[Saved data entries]
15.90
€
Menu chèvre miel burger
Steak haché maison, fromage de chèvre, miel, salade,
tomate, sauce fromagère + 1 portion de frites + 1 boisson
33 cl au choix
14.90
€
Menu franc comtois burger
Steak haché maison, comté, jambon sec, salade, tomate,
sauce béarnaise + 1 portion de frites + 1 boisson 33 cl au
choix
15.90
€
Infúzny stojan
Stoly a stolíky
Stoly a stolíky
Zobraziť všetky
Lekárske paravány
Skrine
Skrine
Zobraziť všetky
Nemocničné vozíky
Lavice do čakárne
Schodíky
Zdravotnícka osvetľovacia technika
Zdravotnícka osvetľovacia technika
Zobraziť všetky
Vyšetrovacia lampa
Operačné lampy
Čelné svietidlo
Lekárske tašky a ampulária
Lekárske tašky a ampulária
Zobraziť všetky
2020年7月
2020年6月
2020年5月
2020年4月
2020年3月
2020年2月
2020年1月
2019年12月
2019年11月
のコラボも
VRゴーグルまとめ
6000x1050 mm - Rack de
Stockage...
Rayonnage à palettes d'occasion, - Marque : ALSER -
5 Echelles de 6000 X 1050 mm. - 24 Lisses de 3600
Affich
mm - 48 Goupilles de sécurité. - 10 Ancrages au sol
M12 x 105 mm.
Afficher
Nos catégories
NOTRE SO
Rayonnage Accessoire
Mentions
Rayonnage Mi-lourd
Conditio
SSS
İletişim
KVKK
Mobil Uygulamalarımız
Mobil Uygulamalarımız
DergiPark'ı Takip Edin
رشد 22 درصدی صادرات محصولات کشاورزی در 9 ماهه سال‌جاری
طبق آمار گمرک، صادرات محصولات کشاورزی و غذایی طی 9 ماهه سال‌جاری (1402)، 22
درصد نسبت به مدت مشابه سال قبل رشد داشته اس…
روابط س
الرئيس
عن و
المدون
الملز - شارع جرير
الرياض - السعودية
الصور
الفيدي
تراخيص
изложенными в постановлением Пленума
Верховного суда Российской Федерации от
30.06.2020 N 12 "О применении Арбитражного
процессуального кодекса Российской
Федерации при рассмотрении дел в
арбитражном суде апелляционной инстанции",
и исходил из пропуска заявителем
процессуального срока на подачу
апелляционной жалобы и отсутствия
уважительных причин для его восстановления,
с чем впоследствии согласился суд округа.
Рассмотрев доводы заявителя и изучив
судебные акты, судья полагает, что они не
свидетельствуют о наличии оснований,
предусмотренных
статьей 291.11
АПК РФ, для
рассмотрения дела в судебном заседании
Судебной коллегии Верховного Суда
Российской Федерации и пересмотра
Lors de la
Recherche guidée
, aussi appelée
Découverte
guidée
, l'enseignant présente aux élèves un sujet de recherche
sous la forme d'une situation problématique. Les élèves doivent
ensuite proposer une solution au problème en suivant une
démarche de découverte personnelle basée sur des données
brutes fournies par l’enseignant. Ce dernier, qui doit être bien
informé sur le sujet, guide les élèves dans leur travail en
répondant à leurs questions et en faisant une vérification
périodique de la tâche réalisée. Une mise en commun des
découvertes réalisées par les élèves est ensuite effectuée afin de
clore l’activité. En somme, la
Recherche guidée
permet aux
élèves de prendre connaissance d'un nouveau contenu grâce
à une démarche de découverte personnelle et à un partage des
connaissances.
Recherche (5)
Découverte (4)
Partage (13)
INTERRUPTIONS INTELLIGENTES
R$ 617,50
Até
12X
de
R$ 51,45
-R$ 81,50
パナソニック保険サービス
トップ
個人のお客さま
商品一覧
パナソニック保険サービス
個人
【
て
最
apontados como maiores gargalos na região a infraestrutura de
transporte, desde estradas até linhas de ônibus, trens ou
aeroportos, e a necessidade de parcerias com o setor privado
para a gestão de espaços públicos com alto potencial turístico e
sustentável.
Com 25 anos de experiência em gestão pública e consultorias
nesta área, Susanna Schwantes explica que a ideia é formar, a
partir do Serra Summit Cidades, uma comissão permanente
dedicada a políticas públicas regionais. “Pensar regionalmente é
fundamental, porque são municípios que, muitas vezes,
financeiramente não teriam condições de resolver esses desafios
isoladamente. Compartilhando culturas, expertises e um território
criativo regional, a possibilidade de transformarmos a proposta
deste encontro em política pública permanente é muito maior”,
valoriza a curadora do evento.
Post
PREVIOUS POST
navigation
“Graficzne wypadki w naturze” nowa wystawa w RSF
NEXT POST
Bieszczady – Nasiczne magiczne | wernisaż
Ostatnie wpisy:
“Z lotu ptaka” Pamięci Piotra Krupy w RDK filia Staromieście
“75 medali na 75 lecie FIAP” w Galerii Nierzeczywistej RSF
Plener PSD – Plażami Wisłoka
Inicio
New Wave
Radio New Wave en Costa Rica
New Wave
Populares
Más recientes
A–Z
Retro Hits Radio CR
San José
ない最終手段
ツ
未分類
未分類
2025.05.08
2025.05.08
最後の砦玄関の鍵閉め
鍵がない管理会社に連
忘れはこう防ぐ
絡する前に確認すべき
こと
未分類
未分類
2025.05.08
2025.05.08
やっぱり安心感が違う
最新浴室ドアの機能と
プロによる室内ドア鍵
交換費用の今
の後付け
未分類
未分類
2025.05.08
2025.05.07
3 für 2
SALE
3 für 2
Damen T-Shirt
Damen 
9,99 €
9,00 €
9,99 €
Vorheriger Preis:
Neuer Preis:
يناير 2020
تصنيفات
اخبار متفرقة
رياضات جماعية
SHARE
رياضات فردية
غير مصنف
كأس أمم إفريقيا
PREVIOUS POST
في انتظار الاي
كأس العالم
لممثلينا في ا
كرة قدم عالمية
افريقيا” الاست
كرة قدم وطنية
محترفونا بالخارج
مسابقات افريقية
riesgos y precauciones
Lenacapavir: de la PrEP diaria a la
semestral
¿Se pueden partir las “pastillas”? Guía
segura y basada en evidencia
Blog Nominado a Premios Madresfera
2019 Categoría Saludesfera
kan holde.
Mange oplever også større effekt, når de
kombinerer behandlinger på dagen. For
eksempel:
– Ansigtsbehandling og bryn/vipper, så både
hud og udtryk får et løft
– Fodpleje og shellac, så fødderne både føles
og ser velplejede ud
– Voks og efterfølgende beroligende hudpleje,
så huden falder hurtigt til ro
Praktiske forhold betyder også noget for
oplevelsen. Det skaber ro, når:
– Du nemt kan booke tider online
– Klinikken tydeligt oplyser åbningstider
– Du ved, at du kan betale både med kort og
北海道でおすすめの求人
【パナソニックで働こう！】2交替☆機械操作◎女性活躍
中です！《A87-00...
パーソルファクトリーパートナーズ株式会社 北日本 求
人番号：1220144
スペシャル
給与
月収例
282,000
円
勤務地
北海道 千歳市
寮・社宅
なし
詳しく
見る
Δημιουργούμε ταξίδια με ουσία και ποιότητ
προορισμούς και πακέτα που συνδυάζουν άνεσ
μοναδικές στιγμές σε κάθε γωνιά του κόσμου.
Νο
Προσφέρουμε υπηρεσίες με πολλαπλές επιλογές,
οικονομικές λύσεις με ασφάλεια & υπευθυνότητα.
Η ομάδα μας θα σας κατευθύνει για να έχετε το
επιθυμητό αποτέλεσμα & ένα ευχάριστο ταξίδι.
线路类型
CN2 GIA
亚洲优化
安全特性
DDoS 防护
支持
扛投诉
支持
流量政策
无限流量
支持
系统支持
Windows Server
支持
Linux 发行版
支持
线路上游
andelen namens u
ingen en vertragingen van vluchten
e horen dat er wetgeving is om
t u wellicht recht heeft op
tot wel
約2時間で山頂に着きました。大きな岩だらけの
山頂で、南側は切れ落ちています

> _Work to be completed_: Every line of the data above is to be repeated exactly.

> _Response to this exercise_:
15.90
€
Menu chèvre miel burger
Steak haché maison, fromage de chèvre, miel, salade,
tomate, sauce fromagère + 1 portion de frites + 1 boisson
33 cl au choix
14.90
€
Menu franc comtois burger
Steak haché maison, comté, jambon sec, salade, tomate,
sauce béarnaise + 1 portion de frites + 1 boisson 33 cl au
choix
15.90
€
Infúzny stojan
Stoly a stolíky
Stoly a stolíky
Zobraziť všetky
Lekárske paravány
Skrine
Skrine
Zobraziť všetky
Nemocničné vozíky
Lavice do čakárne
Schodíky
Zdravotnícka osvetľovacia technika
Zdravotnícka osvetľovacia technika
Zobraziť všetky
Vyšetrovacia lampa
Operačné lampy
Čelné svietidlo
Lekárske tašky a ampulária
Lekárske tašky a ampulária
Zobraziť všetky
2020年7月
2020年6月
2020年5月
2020年4月
2020年3月
2020年2月
2020年1月
2019年12月
2019年11月
のコラボも
VRゴーグルまとめ
6000x1050 mm - Rack de
Stockage...
Rayonnage à palettes d'occasion, - Marque : ALSER -
5 Echelles de 6000 X 1050 mm. - 24 Lisses de 3600
Affich
mm - 48 Goupilles de sécurité. - 10 Ancrages au sol
M12 x 105 mm.
Afficher
Nos catégories
NOTRE SO
Rayonnage Accessoire
Mentions
Rayonnage Mi-lourd
Conditio
SSS
İletişim
KVKK
Mobil Uygulamalarımız
Mobil Uygulamalarımız
DergiPark'ı Takip Edin
رشد 22 درصدی صادرات محصولات کشاورزی در 9 ماهه سال‌جاری
طبق آمار گمرک، صادرات محصولات کشاورزی و غذایی طی 9 ماهه سال‌جاری (1402)، 22
درصد نسبت به مدت مشابه سال قبل رشد داشته اس…
روابط س
الرئيس
عن و
المدون
الملز - شارع جرير
الرياض - السعودية
الصور
الفيدي
تراخيص
изложенными в постановлением Пленума
Верховного суда Российской Федерации от
30.06.2020 N 12 "О применении Арбитражного
процессуального кодекса Российской
Федерации при рассмотрении дел в
арбитражном суде апелляционной инстанции",
и исходил из пропуска заявителем
процессуального срока на подачу
апелляционной жалобы и отсутствия
уважительных причин для его восстановления,
с чем впоследствии согласился суд округа.
Рассмотрев доводы заявителя и изучив
судебные акты, судья полагает, что они не
свидетельствуют о наличии оснований,
предусмотренных
статьей 291.11
АПК РФ, для
рассмотрения дела в судебном заседании
Судебной коллегии Верховного Суда
Российской Федерации и пересмотра
Lors de la
Recherche guidée
, aussi appelée
Découverte
guidée
, l'enseignant présente aux élèves un sujet de recherche
sous la forme d'une situation problématique. Les élèves doivent
ensuite proposer une solution au problème en suivant une
démarche de découverte personnelle basée sur des données
brutes fournies par l’enseignant. Ce dernier, qui doit être bien
informé sur le sujet, guide les élèves dans leur travail en
répondant à leurs questions et en faisant une vérification
périodique de la tâche réalisée. Une mise en commun des
découvertes réalisées par les élèves est ensuite effectuée afin de
clore l’activité. En somme, la
Recherche guidée
permet aux
élèves de prendre connaissance d'un nouveau contenu grâce
à une démarche de découverte personnelle et à un partage des
connaissances.
Recherche (5)
Découverte (4)
Partage (13)
INTERRUPTIONS INTELLIGENTES
R$ 617,50
Até
12X
de
R$ 51,45
-R$ 81,50
パナソニック保険サービス
トップ
個人のお客さま
商品一覧
パナソニック保険サービス
個人
【
て
最
apontados como maiores gargalos na região a infraestrutura de
transporte, desde estradas até linhas de ônibus, trens ou
aeroportos, e a necessidade de parcerias com o setor privado
para a gestão de espaços públicos com alto potencial turístico e
sustentável.
Com 25 anos de experiência em gestão pública e consultorias
nesta área, Susanna Schwantes explica que a ideia é formar, a
partir do Serra Summit Cidades, uma comissão permanente
dedicada a políticas públicas regionais. “Pensar regionalmente é
fundamental, porque são municípios que, muitas vezes,
financeiramente não teriam condições de resolver esses desafios
isoladamente. Compartilhando culturas, expertises e um território
criativo regional, a possibilidade de transformarmos a proposta
deste encontro em política pública permanente é muito maior”,
valoriza a curadora do evento.
Post
PREVIOUS POST
navigation
“Graficzne wypadki w naturze” nowa wystawa w RSF
NEXT POST
Bieszczady – Nasiczne magiczne | wernisaż
Ostatnie wpisy:
“Z lotu ptaka” Pamięci Piotra Krupy w RDK filia Staromieście
“75 medali na 75 lecie FIAP” w Galerii Nierzeczywistej RSF
Plener PSD – Plażami Wisłoka
Inicio
New Wave
Radio New Wave en Costa Rica
New Wave
Populares
Más recientes
A–Z
Retro Hits Radio CR
San José
ない最終手段
ツ
未分類
未分類
2025.05.08
2025.05.08
最後の砦玄関の鍵閉め
鍵がない管理会社に連
忘れはこう防ぐ
絡する前に確認すべき
こと
未分類
未分類
2025.05.08
2025.05.08
やっぱり安心感が違う
最新浴室ドアの機能と
プロによる室内ドア鍵
交換費用の今
の後付け
未分類
未分類
2025.05.08
2025.05.07
3 für 2
SALE
3 für 2
Damen T-Shirt
Damen 
9,99 €
9,00 €
9,99 €
Vorheriger Preis:
Neuer Preis:
يناير 2020
تصنيفات
اخبار متفرقة
رياضات جماعية
SHARE
رياضات فردية
غير مصنف
كأس أمم إفريقيا
PREVIOUS POST
في انتظار الاي
كأس العالم
لممثلينا في ا
كرة قدم عالمية
افريقيا” الاست
كرة قدم وطنية
محترفونا بالخارج
مسابقات افريقية
riesgos y precauciones
Lenacapavir: de la PrEP diaria a la
semestral
¿Se pueden partir las “pastillas”? Guía
segura y basada en evidencia
Blog Nominado a Premios Madresfera
2019 Categoría Saludesfera
kan holde.
Mange oplever også større effekt, når de
kombinerer behandlinger på dagen. For
eksempel:
– Ansigtsbehandling og bryn/vipper, så både
hud og udtryk får et løft
– Fodpleje og shellac, så fødderne både føles
og ser velplejede ud
– Voks og efterfølgende beroligende hudpleje,
så huden falder hurtigt til ro
Praktiske forhold betyder også noget for
oplevelsen. Det skaber ro, når:
– Du nemt kan booke tider online
– Klinikken tydeligt oplyser åbningstider
– Du ved, at du kan betale både med kort og
北海道でおすすめの求人
【パナソニックで働こう！】2交替☆機械操作◎女性活躍
中です！《A87-00...
パーソルファクトリーパートナーズ株式会社 北日本 求
人番号：1220144
スペシャル
給与
月収例
282,000
円
勤務地
北海道 千歳市
寮・社宅
なし
詳しく
見る
Δημιουργούμε ταξίδια με ουσία και ποιότητ
προορισμούς και πακέτα που συνδυάζουν άνεσ
μοναδικές στιγμές σε κάθε γωνιά του κόσμου.
Νο
Προσφέρουμε υπηρεσίες με πολλαπλές επιλογές,
οικονομικές λύσεις με ασφάλεια & υπευθυνότητα.
Η ομάδα μας θα σας κατευθύνει για να έχετε το
επιθυμητό αποτέλεσμα & ένα ευχάριστο ταξίδι.
线路类型
CN2 GIA
亚洲优化
安全特性
DDoS 防护
支持
扛投诉
支持
流量政策
无限流量
支持
系统支持
Windows Server
支持
Linux 发行版
支持
线路上游
andelen namens u
ingen en vertragingen van vluchten
e horen dat er wetgeving is om
t u wellicht recht heeft op
tot wel
約2時間で山頂に着きました。大きな岩だらけの
山頂で、南側は切れ落ちています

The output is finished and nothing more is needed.